For the reaction A(g) $\rightleftharpoons$ 2B(g), the backward reaction rate constant is higher than the forward reaction rate constant by a factor of 2500, at 1000 K.
[Given: R = 0.0831 atm $mol^{–1} K^{–1}$]
$K_p$ for the reaction at 1000 K is:

• A. \(2.077 \times 10^5\)
• B. 0.033
• C. 0.021
• D. 83.1

Hint:

When backward rate constant is given as a multiple of the forward rate constant, use \( K_c = \frac{k_f}{k_b} \), and relate it to \( K_p \) using \( (RT)^{\Delta n} \).

Answer 1

The Correct Option is B

The backward rate constant is provided as \( k_b = 2500 \times k_f \).
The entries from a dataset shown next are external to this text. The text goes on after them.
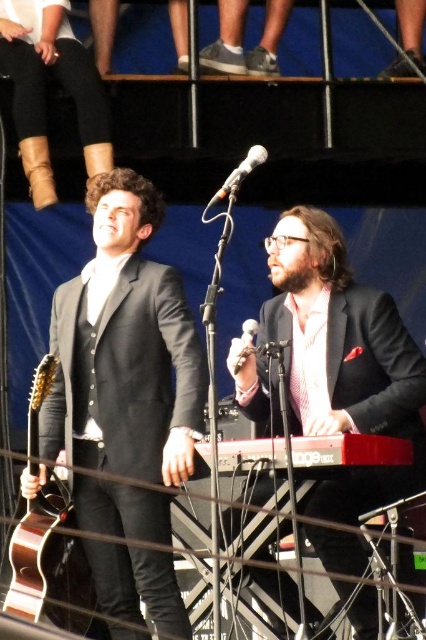 Question: Is matte black suit at left thinner than silver metallic microphone at center?

Choices:
 (A) no
 (B) yes

Answer: (A)

Question: Estimate the real-world distances between objects in this image. Which object is closer to the wooden acoustic guitar at left?

Choices:
 (A) silver metallic microphone at center
 (B) matte black suit at left

Answer: (B)

Question: Which point is closer to the camera?

Choices:
 (A) silver metallic microphone at center
 (B) metallic keyboard at center
 (C) matte black suit at left
 (D) metallic silver microphone at center

Answer: (B)

Question: Which object is closer to the camera taking this photo?

Choices:
 (A) wooden acoustic guitar at left
 (B) matte black suit at center

Answer: (B)

Question: Can you confirm if wooden acoustic guitar at left is smaller than metallic keyboard at center?

Choices:
 (A) yes
 (B) no

Answer: (A)

Question: Can you confirm if matte black suit at center is positioned to the left of wooden acoustic guitar at left?

Choices:
 (A) no
 (B) yes

Answer: (A) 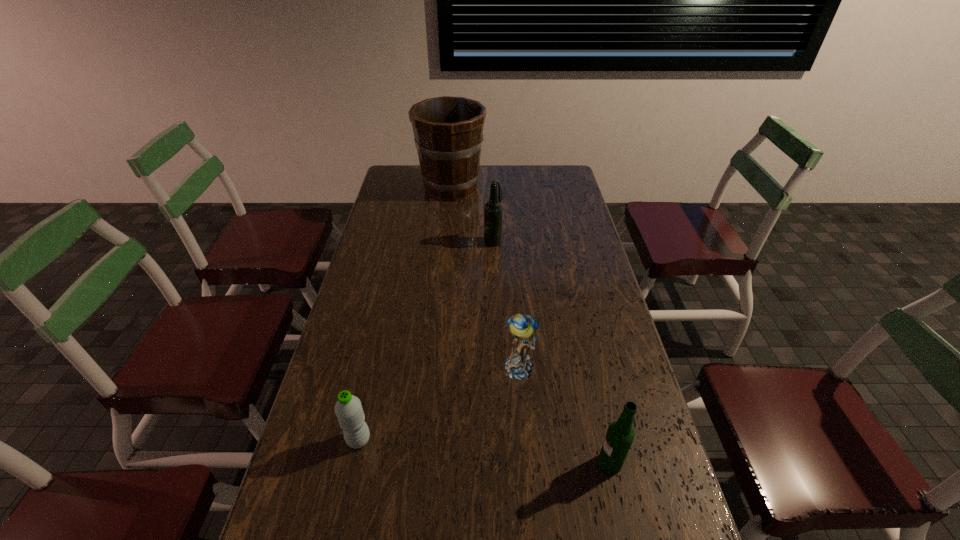 Where is `vacant area situated on the back of the farther beer bottle`? vacant area situated on the back of the farther beer bottle is located at coordinates (492, 200).

Find the location of a particular element. free region located 0.270m on the face of the third farthest object is located at coordinates (529, 484).

The height and width of the screenshot is (540, 960). Identify the location of blank area located 0.080m on the label of the nearer beer bottle. (564, 463).

Find the location of a particular element. The width and height of the screenshot is (960, 540). free location located 0.270m on the label of the nearer beer bottle is located at coordinates (484, 463).

Where is `free space located on the label of the nearer beer bottle`? free space located on the label of the nearer beer bottle is located at coordinates (468, 463).

I want to click on free spot located 0.100m on the back of the water bottle, so click(369, 395).

Image resolution: width=960 pixels, height=540 pixels. What are the coordinates of `object located at the far edge` in the screenshot? It's located at (448, 131).

Identify the location of bucket that is at the left edge. The width and height of the screenshot is (960, 540). (448, 131).

Image resolution: width=960 pixels, height=540 pixels. What are the coordinates of `water bottle at the left edge` in the screenshot? It's located at (348, 409).

Identify the location of object at the right edge. (620, 435). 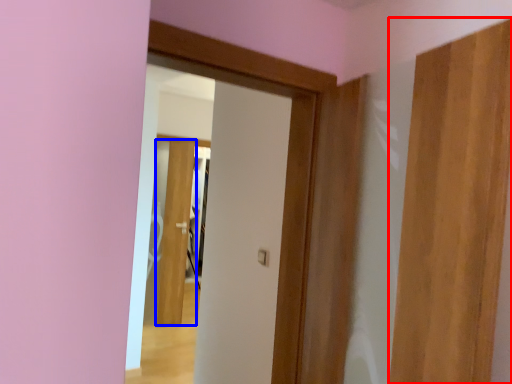 Question: Among these objects, which one is nearest to the camera, door (highlighted by a red box) or door (highlighted by a blue box)?

Choices:
 (A) door
 (B) door

Answer: (A) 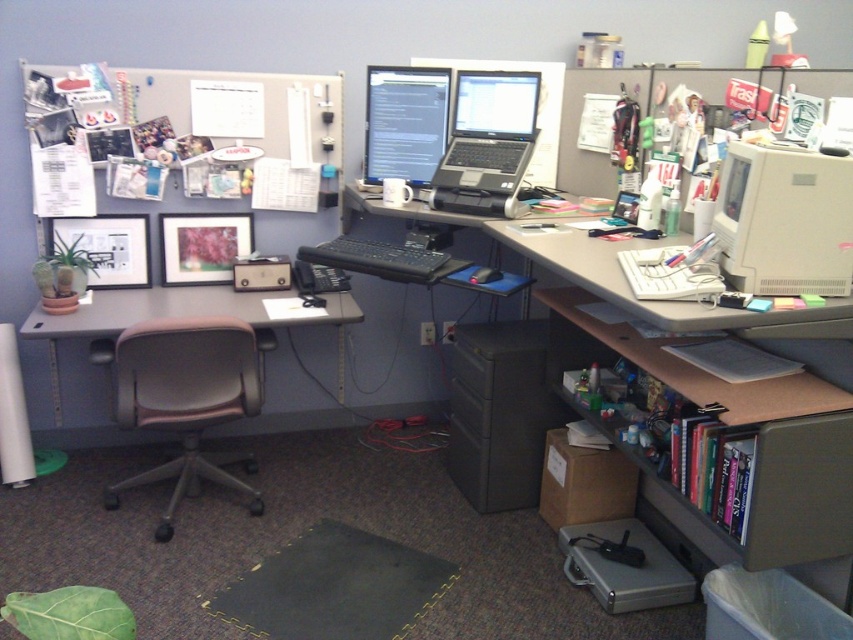 Between gray fabric swivel chair at lower left and brown leather desk at center, which one appears on the right side from the viewer's perspective?

From the viewer's perspective, gray fabric swivel chair at lower left appears more on the right side.

Based on the photo, does gray fabric swivel chair at lower left lie in front of brown leather desk at center?

Yes, gray fabric swivel chair at lower left is closer to the viewer.

Find the location of a particular element. This screenshot has width=853, height=640. gray fabric swivel chair at lower left is located at coordinates (186, 400).

Where is `gray fabric swivel chair at lower left`? gray fabric swivel chair at lower left is located at coordinates (186, 400).

Is gray fabric swivel chair at lower left to the left of white plastic monitor at upper right from the viewer's perspective?

Correct, you'll find gray fabric swivel chair at lower left to the left of white plastic monitor at upper right.

Is gray fabric swivel chair at lower left shorter than white plastic monitor at upper right?

In fact, gray fabric swivel chair at lower left may be taller than white plastic monitor at upper right.

Where is `gray fabric swivel chair at lower left`? Image resolution: width=853 pixels, height=640 pixels. gray fabric swivel chair at lower left is located at coordinates (186, 400).

Does matte black monitor at center come behind black plastic laptop at center?

Yes.

Does matte black monitor at center have a larger size compared to black plastic laptop at center?

No.

Where is `matte black monitor at center`? The image size is (853, 640). matte black monitor at center is located at coordinates (405, 122). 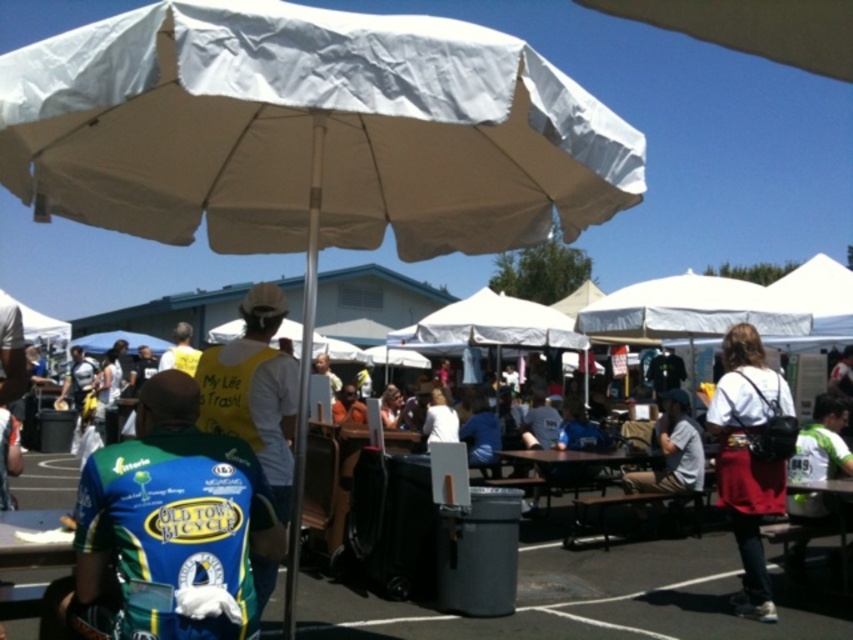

This implies that \( \frac{k_f}{k_b} = \frac{1}{2500} \). For a gaseous equilibrium reaction, the relationship between \( K_p \) and \( K_c \) is given by \( K_p = K_c(RT)^{\Delta n} \). Since we are working with rate constants, we can equate \( K_c \) with the ratio of the forward and backward rate constants: \( K_c = \frac{k_f}{k_b} = \frac{1}{2500} \). The given reaction is \( A(g) \rightleftharpoons 2B(g) \), which means \( \Delta n = 2 - 1 = 1 \). Using the formula \( K_p = K_c(RT)^{\Delta n} \) and substituting the values: \[ K_p = \frac{1}{2500} \times (0.0831 \times 1000)^1 = \frac{1}{2500} \times 83.1 \] Therefore, \[ K_p = \frac{83.1}{2500} = 0.03324 \approx 0.033 \] The approximate value of \( K_p \) is 0.033.